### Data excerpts
**********

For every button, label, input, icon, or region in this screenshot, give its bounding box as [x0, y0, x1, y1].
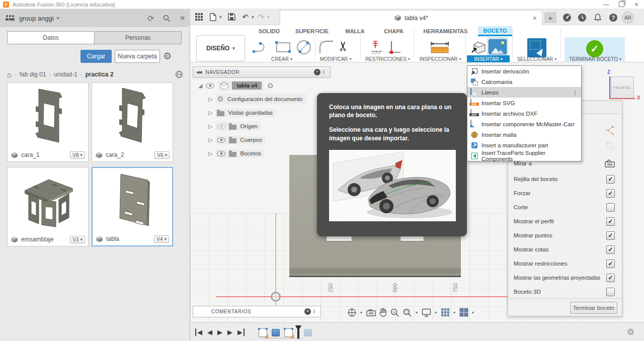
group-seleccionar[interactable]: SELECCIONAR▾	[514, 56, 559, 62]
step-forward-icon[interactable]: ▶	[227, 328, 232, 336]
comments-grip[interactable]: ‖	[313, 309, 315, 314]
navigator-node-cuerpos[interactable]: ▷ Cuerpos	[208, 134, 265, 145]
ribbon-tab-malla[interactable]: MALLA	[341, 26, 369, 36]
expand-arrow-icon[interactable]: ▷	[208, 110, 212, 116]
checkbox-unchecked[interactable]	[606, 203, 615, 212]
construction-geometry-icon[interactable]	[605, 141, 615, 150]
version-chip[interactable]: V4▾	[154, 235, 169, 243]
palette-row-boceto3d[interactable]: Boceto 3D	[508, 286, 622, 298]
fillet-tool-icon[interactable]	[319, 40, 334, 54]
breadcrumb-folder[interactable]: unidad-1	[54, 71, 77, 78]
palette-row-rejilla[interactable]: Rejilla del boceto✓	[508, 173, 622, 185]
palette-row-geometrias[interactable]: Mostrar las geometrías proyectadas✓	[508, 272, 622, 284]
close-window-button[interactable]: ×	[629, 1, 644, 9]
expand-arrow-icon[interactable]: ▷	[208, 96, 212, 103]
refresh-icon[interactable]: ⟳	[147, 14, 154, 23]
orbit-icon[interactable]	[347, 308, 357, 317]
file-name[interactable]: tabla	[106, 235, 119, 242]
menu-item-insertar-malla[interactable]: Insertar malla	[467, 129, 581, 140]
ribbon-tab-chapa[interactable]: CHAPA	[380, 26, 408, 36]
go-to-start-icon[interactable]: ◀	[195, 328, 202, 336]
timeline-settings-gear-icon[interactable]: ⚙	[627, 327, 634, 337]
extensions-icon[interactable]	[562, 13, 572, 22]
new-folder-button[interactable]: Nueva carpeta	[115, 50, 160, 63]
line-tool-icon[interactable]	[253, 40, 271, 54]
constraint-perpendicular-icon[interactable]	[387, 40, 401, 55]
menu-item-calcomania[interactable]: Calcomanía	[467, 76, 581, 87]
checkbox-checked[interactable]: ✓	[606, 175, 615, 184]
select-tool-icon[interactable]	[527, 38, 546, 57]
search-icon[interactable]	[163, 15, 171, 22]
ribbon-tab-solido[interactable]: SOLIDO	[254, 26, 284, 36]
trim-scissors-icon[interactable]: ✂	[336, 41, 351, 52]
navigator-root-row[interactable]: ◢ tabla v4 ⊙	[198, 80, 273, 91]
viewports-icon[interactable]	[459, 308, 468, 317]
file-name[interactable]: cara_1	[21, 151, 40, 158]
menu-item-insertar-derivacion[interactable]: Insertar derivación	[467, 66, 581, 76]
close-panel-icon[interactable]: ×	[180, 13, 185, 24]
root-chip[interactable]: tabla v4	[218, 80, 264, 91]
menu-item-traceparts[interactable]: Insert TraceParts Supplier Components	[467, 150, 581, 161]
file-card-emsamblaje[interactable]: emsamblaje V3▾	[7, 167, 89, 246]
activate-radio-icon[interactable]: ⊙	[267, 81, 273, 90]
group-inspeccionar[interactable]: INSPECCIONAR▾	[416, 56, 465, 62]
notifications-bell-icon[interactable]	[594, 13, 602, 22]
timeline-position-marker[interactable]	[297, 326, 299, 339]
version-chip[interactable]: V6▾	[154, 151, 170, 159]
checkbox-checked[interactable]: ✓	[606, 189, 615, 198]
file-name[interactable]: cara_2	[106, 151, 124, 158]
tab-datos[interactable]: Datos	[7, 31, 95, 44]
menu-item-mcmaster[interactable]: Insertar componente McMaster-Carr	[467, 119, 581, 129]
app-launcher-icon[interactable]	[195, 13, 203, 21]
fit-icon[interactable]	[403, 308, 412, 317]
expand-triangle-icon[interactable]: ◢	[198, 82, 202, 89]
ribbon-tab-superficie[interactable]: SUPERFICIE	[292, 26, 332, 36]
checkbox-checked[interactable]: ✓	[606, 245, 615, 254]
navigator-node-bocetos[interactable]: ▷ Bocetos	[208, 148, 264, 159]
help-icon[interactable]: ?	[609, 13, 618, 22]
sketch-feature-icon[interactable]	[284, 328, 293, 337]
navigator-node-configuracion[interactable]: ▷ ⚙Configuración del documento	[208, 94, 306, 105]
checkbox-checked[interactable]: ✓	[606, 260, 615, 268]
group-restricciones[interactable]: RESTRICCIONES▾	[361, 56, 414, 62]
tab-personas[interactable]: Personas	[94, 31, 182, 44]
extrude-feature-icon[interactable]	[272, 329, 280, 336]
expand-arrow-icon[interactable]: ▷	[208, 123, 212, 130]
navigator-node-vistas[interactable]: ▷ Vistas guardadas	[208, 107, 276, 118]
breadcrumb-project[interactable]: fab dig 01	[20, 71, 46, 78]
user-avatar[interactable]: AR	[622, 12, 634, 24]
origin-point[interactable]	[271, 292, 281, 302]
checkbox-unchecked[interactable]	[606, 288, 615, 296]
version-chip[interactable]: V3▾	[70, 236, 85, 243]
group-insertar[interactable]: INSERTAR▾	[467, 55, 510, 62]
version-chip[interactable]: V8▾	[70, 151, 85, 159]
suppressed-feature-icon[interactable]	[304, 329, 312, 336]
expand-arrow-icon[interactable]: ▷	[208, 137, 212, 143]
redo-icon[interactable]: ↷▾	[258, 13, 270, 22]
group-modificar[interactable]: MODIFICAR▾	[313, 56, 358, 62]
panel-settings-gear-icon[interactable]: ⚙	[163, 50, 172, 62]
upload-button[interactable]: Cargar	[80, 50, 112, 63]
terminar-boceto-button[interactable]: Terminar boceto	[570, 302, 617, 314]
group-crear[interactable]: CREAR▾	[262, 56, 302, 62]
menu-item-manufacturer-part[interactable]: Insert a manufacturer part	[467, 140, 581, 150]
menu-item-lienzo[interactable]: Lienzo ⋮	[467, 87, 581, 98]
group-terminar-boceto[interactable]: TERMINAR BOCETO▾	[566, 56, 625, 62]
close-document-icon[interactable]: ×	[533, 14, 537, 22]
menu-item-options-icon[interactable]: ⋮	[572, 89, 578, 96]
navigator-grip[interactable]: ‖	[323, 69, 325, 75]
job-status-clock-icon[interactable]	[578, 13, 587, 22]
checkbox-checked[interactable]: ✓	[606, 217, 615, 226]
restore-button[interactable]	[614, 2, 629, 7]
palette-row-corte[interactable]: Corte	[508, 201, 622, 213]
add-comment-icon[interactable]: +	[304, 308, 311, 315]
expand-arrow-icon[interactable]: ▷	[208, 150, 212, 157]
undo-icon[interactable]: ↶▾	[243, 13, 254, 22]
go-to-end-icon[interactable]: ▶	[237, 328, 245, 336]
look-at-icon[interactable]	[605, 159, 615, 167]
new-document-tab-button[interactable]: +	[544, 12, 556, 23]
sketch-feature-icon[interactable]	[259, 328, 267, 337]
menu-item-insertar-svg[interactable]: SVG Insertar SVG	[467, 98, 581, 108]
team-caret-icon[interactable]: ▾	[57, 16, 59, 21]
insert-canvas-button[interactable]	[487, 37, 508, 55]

**********

### Task details
The entries above, every one of them, should be retyped exactly, with no pictures carried over.

### Written solution
For every button, label, input, icon, or region in this screenshot, give its bounding box as [x0, y0, x1, y1].
group-seleccionar[interactable]: SELECCIONAR▾	[514, 56, 559, 62]
step-forward-icon[interactable]: ▶	[227, 328, 232, 336]
comments-grip[interactable]: ‖	[313, 309, 315, 314]
navigator-node-cuerpos[interactable]: ▷ Cuerpos	[208, 134, 265, 145]
ribbon-tab-malla[interactable]: MALLA	[341, 26, 369, 36]
expand-arrow-icon[interactable]: ▷	[208, 110, 212, 116]
checkbox-unchecked[interactable]	[606, 203, 615, 212]
construction-geometry-icon[interactable]	[605, 141, 615, 150]
version-chip[interactable]: V4▾	[154, 235, 169, 243]
palette-row-boceto3d[interactable]: Boceto 3D	[508, 286, 622, 298]
fillet-tool-icon[interactable]	[319, 40, 334, 54]
breadcrumb-folder[interactable]: unidad-1	[54, 71, 77, 78]
palette-row-rejilla[interactable]: Rejilla del boceto✓	[508, 173, 622, 185]
palette-row-geometrias[interactable]: Mostrar las geometrías proyectadas✓	[508, 272, 622, 284]
close-window-button[interactable]: ×	[629, 1, 644, 9]
expand-arrow-icon[interactable]: ▷	[208, 96, 212, 103]
refresh-icon[interactable]: ⟳	[147, 14, 154, 23]
orbit-icon[interactable]	[347, 308, 357, 317]
file-name[interactable]: tabla	[106, 235, 119, 242]
menu-item-insertar-malla[interactable]: Insertar malla	[467, 129, 581, 140]
ribbon-tab-chapa[interactable]: CHAPA	[380, 26, 408, 36]
go-to-start-icon[interactable]: ◀	[195, 328, 202, 336]
timeline-settings-gear-icon[interactable]: ⚙	[627, 327, 634, 337]
extensions-icon[interactable]	[562, 13, 572, 22]
new-folder-button[interactable]: Nueva carpeta	[115, 50, 160, 63]
line-tool-icon[interactable]	[253, 40, 271, 54]
constraint-perpendicular-icon[interactable]	[387, 40, 401, 55]
menu-item-calcomania[interactable]: Calcomanía	[467, 76, 581, 87]
checkbox-checked[interactable]: ✓	[606, 175, 615, 184]
select-tool-icon[interactable]	[527, 38, 546, 57]
search-icon[interactable]	[163, 15, 171, 22]
ribbon-tab-solido[interactable]: SOLIDO	[254, 26, 284, 36]
trim-scissors-icon[interactable]: ✂	[336, 41, 351, 52]
navigator-root-row[interactable]: ◢ tabla v4 ⊙	[198, 80, 273, 91]
viewports-icon[interactable]	[459, 308, 468, 317]
file-name[interactable]: cara_1	[21, 151, 40, 158]
menu-item-insertar-derivacion[interactable]: Insertar derivación	[467, 66, 581, 76]
close-panel-icon[interactable]: ×	[180, 13, 185, 24]
root-chip[interactable]: tabla v4	[218, 80, 264, 91]
menu-item-traceparts[interactable]: Insert TraceParts Supplier Components	[467, 150, 581, 161]
file-card-emsamblaje[interactable]: emsamblaje V3▾	[7, 167, 89, 246]
activate-radio-icon[interactable]: ⊙	[267, 81, 273, 90]
group-inspeccionar[interactable]: INSPECCIONAR▾	[416, 56, 465, 62]
notifications-bell-icon[interactable]	[594, 13, 602, 22]
timeline-position-marker[interactable]	[297, 326, 299, 339]
version-chip[interactable]: V6▾	[154, 151, 170, 159]
checkbox-checked[interactable]: ✓	[606, 189, 615, 198]
file-name[interactable]: cara_2	[106, 151, 124, 158]
tab-datos[interactable]: Datos	[7, 31, 95, 44]
menu-item-mcmaster[interactable]: Insertar componente McMaster-Carr	[467, 119, 581, 129]
app-launcher-icon[interactable]	[195, 13, 203, 21]
fit-icon[interactable]	[403, 308, 412, 317]
expand-triangle-icon[interactable]: ◢	[198, 82, 202, 89]
ribbon-tab-superficie[interactable]: SUPERFICIE	[292, 26, 332, 36]
checkbox-checked[interactable]: ✓	[606, 245, 615, 254]
navigator-node-bocetos[interactable]: ▷ Bocetos	[208, 148, 264, 159]
help-icon[interactable]: ?	[609, 13, 618, 22]
sketch-feature-icon[interactable]	[284, 328, 293, 337]
navigator-node-configuracion[interactable]: ▷ ⚙Configuración del documento	[208, 94, 306, 105]
checkbox-checked[interactable]: ✓	[606, 260, 615, 268]
group-restricciones[interactable]: RESTRICCIONES▾	[361, 56, 414, 62]
tab-personas[interactable]: Personas	[94, 31, 182, 44]
extrude-feature-icon[interactable]	[272, 329, 280, 336]
expand-arrow-icon[interactable]: ▷	[208, 123, 212, 130]
navigator-node-vistas[interactable]: ▷ Vistas guardadas	[208, 107, 276, 118]
breadcrumb-project[interactable]: fab dig 01	[20, 71, 46, 78]
user-avatar[interactable]: AR	[622, 12, 634, 24]
origin-point[interactable]	[271, 292, 281, 302]
checkbox-unchecked[interactable]	[606, 288, 615, 296]
version-chip[interactable]: V3▾	[70, 236, 85, 243]
group-insertar[interactable]: INSERTAR▾	[467, 55, 510, 62]
version-chip[interactable]: V8▾	[70, 151, 85, 159]
suppressed-feature-icon[interactable]	[304, 329, 312, 336]
expand-arrow-icon[interactable]: ▷	[208, 137, 212, 143]
redo-icon[interactable]: ↷▾	[258, 13, 270, 22]
group-modificar[interactable]: MODIFICAR▾	[313, 56, 358, 62]
panel-settings-gear-icon[interactable]: ⚙	[163, 50, 172, 62]
upload-button[interactable]: Cargar	[80, 50, 112, 63]
terminar-boceto-button[interactable]: Terminar boceto	[570, 302, 617, 314]
group-crear[interactable]: CREAR▾	[262, 56, 302, 62]
menu-item-manufacturer-part[interactable]: Insert a manufacturer part	[467, 140, 581, 150]
menu-item-lienzo[interactable]: Lienzo ⋮	[467, 87, 581, 98]
group-terminar-boceto[interactable]: TERMINAR BOCETO▾	[566, 56, 625, 62]
close-document-icon[interactable]: ×	[533, 14, 537, 22]
menu-item-options-icon[interactable]: ⋮	[572, 89, 578, 96]
navigator-grip[interactable]: ‖	[323, 69, 325, 75]
job-status-clock-icon[interactable]	[578, 13, 587, 22]
checkbox-checked[interactable]: ✓	[606, 217, 615, 226]
restore-button[interactable]	[614, 2, 629, 7]
palette-row-corte[interactable]: Corte	[508, 201, 622, 213]
add-comment-icon[interactable]: +	[304, 308, 311, 315]
expand-arrow-icon[interactable]: ▷	[208, 150, 212, 157]
undo-icon[interactable]: ↶▾	[243, 13, 254, 22]
go-to-end-icon[interactable]: ▶	[237, 328, 245, 336]
look-at-icon[interactable]	[605, 159, 615, 167]
new-document-tab-button[interactable]: +	[544, 12, 556, 23]
sketch-feature-icon[interactable]	[259, 328, 267, 337]
menu-item-insertar-svg[interactable]: SVG Insertar SVG	[467, 98, 581, 108]
team-caret-icon[interactable]: ▾	[57, 16, 59, 21]
insert-canvas-button[interactable]	[487, 37, 508, 55]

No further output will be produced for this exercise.